Philippe Couillard demande aux syndicats qui représentent les infirmières de proposer des solutions « pour diminuer [leur] charge de travail ». Le témoignage d'Émilie Ricard, qui travaille dans un CHSLD en Estrie, fait en effet des remous jusqu'à Québec.

« On a négocié avec le syndicat une entente dans laquelle on prévoit plus de postes [d'infirmières] à temps plein. (...) Il n'y a pas d'applications sur les postes alors qu'ils sont disponibles et que tout le budget est là pour le faire. Si ça ne marche pas, que le syndicat nous propose d'autres façons de faire pour diminuer la charge de travail », a affirmé le premier ministre, mercredi, lors de son arrivée au Salon rouge, où se déroule pour deux jours le caucus libéral d'avant session. 

M. Couillard se dit « immensément reconnaissant pour tout le personnel de santé qui est toujours sous pression et qui sera toujours sous pression. » 
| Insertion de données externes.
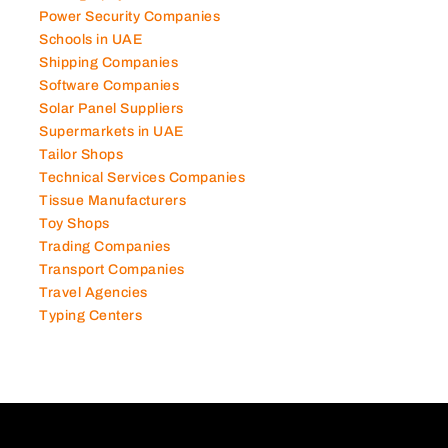
Power Security Companies
Schools in UAE
Shipping Companies
Software Companies
Solar Panel Suppliers
Supermarkets in UAE
Tailor Shops
Technical Services Companies
Tissue Manufacturers
Toy Shops
Trading Companies
Transport Companies
Travel Agencies
Typing Centers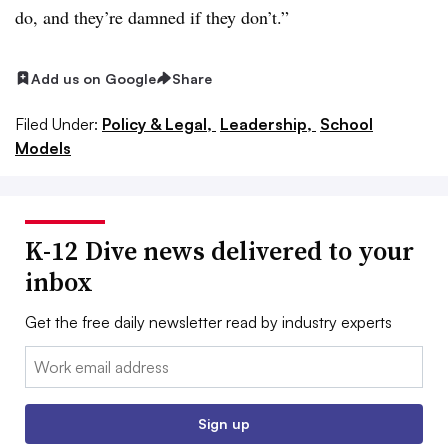
do, and they’re damned if they don’t.”
Add us on Google
Share
Filed Under:
Policy & Legal,
Leadership,
School
Models
K-12 Dive news delivered to your
inbox
Get the free daily newsletter read by industry experts
Email:
Sign up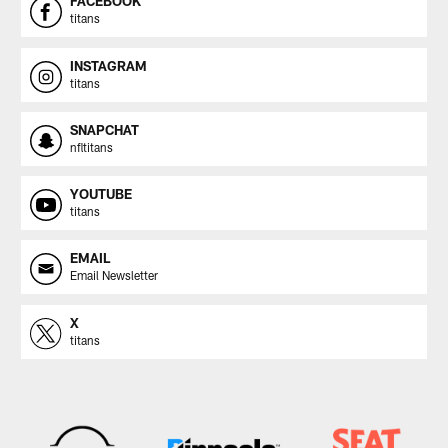
FACEBOOK
titans
INSTAGRAM
titans
SNAPCHAT
nfltitans
YOUTUBE
titans
EMAIL
Email Newsletter
X
titans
« On est dans un système de santé public où tout le temps, dans l'avenir également, les ressources sont toujours pas au même niveau que les besoins. Ça va toujours être le cas dans le domaine de la santé. Les gens qui [y] travaillent sont toujours poussés au maximum, c'est admirable », a-t-il convenu. 

Un cri du coeur viral 

Dans un message publié sur Facebook, qui a été partagé près de 50 000 fois (en date de mercredi matin), Mme Ricard s'est dit « vidée [et] exténuée » à la fin d'un quart de travail pendant lequel elle affirme avoir couru entre 70 et 76 patients avec seulement une infirmière auxiliaire et deux préposées aux bénéficiaires. 

« Je pars de mon quart la tête pleine, car j'ai laissé le patient dans un état instable (...) et que je n'ai pas pu faire toutes mes tâches », a-t-elle écrit. 

« J'ai tellement de stress que je suis courbaturé (sic) partout dans mon dos, assez pour m'empêcher de dormir. Je n'ai pas envie d'aller travailler parce que j'appréhende le fardeau qui m'attend (...). J'arrive chez nous et je pleurs (sic) de fatigue », a poursuivi l'infirmière. 

À Québec, le premier ministre Philippe Couillard, à qui on demandait en mêlée de presse, mercredi, s'il craignait que des témoignages du genre nuisent à l'attrait de la profession d'infirmière, a répondu qu'il y a « des recrutements à chaque année et les programmes de formation au Québec sont pleins. » 

« C'est une formation qui est extrêmement attirante parce qu'elle est une profession de dévouement pour la population. Il y a encore beaucoup de gens qui veulent se dévouer », a-t-il poursuivi. 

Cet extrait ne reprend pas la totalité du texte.